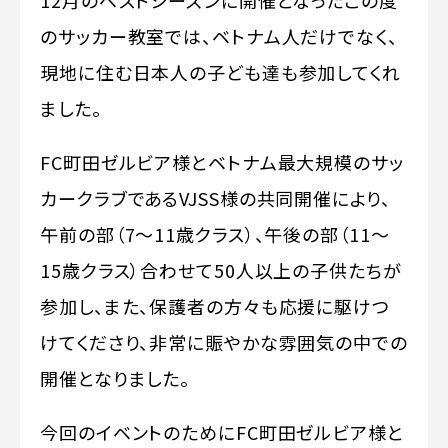
12月のベストシーズンに開催となったこの度
のサッカー教室では、ベトナム人だけでなく、
現地に住む日本人の子ども達も参加してくれ
ました。
FC町田ゼルビア様とベトナム最大規模のサッ
カークラブであるVJSS様の共同開催により、
午前の部（7～11歳クラス）、午後の部（11～
15歳クラス）合わせて50人以上の子供たちが
参加し、また、保護者の方々も応援に駆けつ
けてくださり、非常に賑やかな雰囲気の中での
開催となりました。
今回のイベントのためにFC町田ゼルビア様と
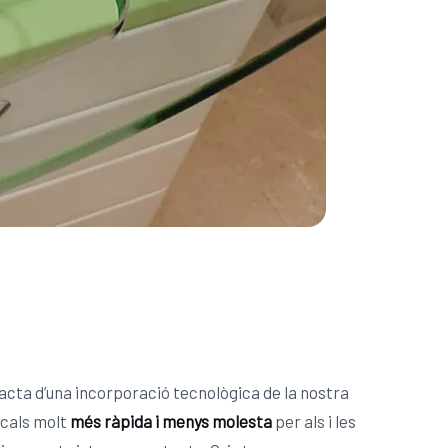
racta d’una incorporació tecnològica de la nostra
ucals molt
més ràpida i menys molesta
per als i les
==========
__Required action__: Transcribe each line above verbatim, with the pictures left out.

__Your response__:
12月のベストシーズンに開催となったこの度
のサッカー教室では、ベトナム人だけでなく、
現地に住む日本人の子ども達も参加してくれ
ました。
FC町田ゼルビア様とベトナム最大規模のサッ
カークラブであるVJSS様の共同開催により、
午前の部（7～11歳クラス）、午後の部（11～
15歳クラス）合わせて50人以上の子供たちが
参加し、また、保護者の方々も応援に駆けつ
けてくださり、非常に賑やかな雰囲気の中での
開催となりました。
今回のイベントのためにFC町田ゼルビア様と
racta d’una incorporació tecnològica de la nostra
ucals molt
més ràpida i menys molesta
per als i les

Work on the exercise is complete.